Concerned about traffic congestion for the upcoming Sony Open tennis tournament, Miami-Dade County plans to open a fourth lane for vehicles on the bridge to Key Biscayne — by doing away with a walled-off pathway for pedestrians and joggers.
Pedestrians, joggers and cyclists, who have been asked to ride on the protected sidewalk ever since the county shut down part of the Bear Cut Bridge due to structural problems, will be forced to share the bridge’s northernmost lane, which remains closed to vehicles. The reconfiguration of the bridge, which connects Virginia Key to Key Biscayne, is expected to begin within two weeks.
The less-than-ideal scenario could eventually result in enough trouble for pedestrians and cyclists that the county may consider closing the bridge to those travelers altogether, public works administrators acknowledged. That would effectively restrict access to Crandon Park, until the bridge is repaired, for anyone who is not driving a car.

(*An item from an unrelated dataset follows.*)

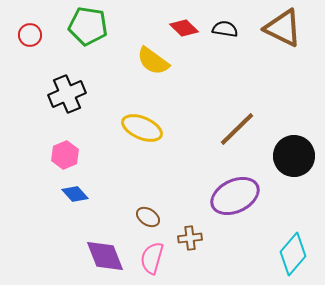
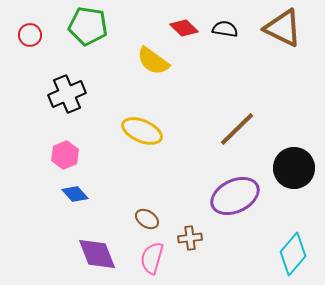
yellow ellipse: moved 3 px down
black circle: moved 12 px down
brown ellipse: moved 1 px left, 2 px down
purple diamond: moved 8 px left, 2 px up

“We have to find a solution that works for the majority of the people,” Mayor Carlos Gimenez told The Miami Herald on Wednesday.
The decision to eliminate the pedestrian pathway comes after days of meetings between Gimenez’s brass, public works engineers and Florida Department of Transportation officials. The county had been urged by tennis tournament organizers and some on Key Biscayne to find an alternative to existing traffic restrictions on the bridge. Tournament organizers could not be reached for comment late Wednesday.

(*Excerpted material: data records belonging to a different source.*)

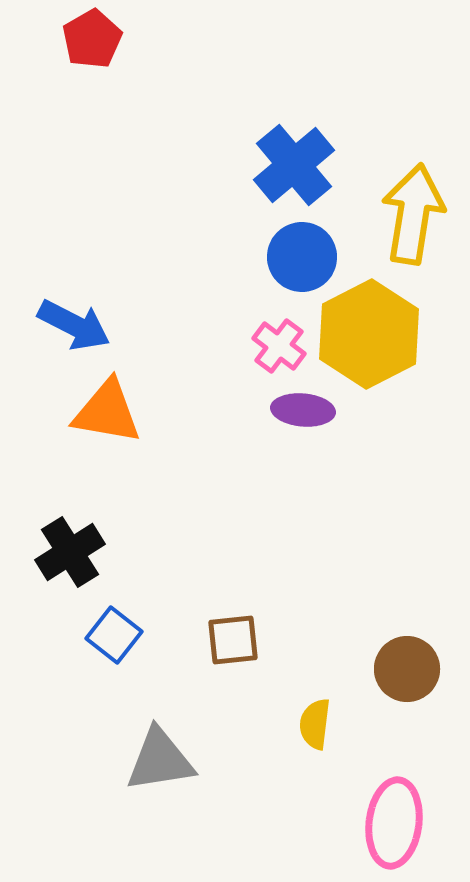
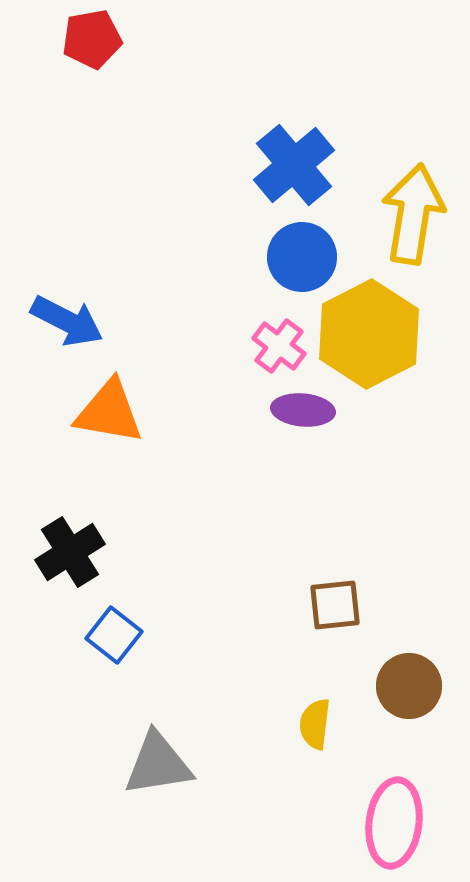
red pentagon: rotated 20 degrees clockwise
blue arrow: moved 7 px left, 4 px up
orange triangle: moved 2 px right
brown square: moved 102 px right, 35 px up
brown circle: moved 2 px right, 17 px down
gray triangle: moved 2 px left, 4 px down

Miami-Dade shut down the bridge’s two westbound lanes earlier this month, after state and county inspectors found that steel beams holding up that portion of the roadway were too corroded to support heavy vehicles. The county later reopened one of the lanes to cars and motorcycles only, with trucks limited to traveling on an eastbound lane converted to westbound, heading out of Key Biscayne. A second eastbound lane into the island remains open to all traffic.
But even with three lanes available to cars, Gimenez said, Sony Open organizers told him Monday they were worried that buses shuttling players from hotels on the mainland and tournament fans from Virginia Key parking lots would clog the single lane into Key Biscayne — and hurt the tournament, which takes place in March. An engineer hired by the tournament suggested an alternative plan to open the bridge’s four lanes by bolting steel plates to the bridge’s exposed beams, reinforcing the westbound lanes to support heavy vehicles.
“That would be good enough for maybe two years, maybe three years, but then we’d have to do it over again,” Gimenez said. “My engineers weren’t crazy about that idea.”
That led to the county plan to get rid of the eight-foot-wide pedestrian path. County workers will remove the barrier wall that separates it from the car lanes, pave over that portion of the asphalt and re-stripe the pavement to create three lanes that meet the minimum, 11-foot width requirement, Interim County Engineer Antonio Cotarelo said.
The public works department also considered other alternatives, including restricting truck traffic twice a day during the tennis tournament. But that would have required temporary traffic barricades that would have to be moved twice a day, confusing drivers, Cotarelo said.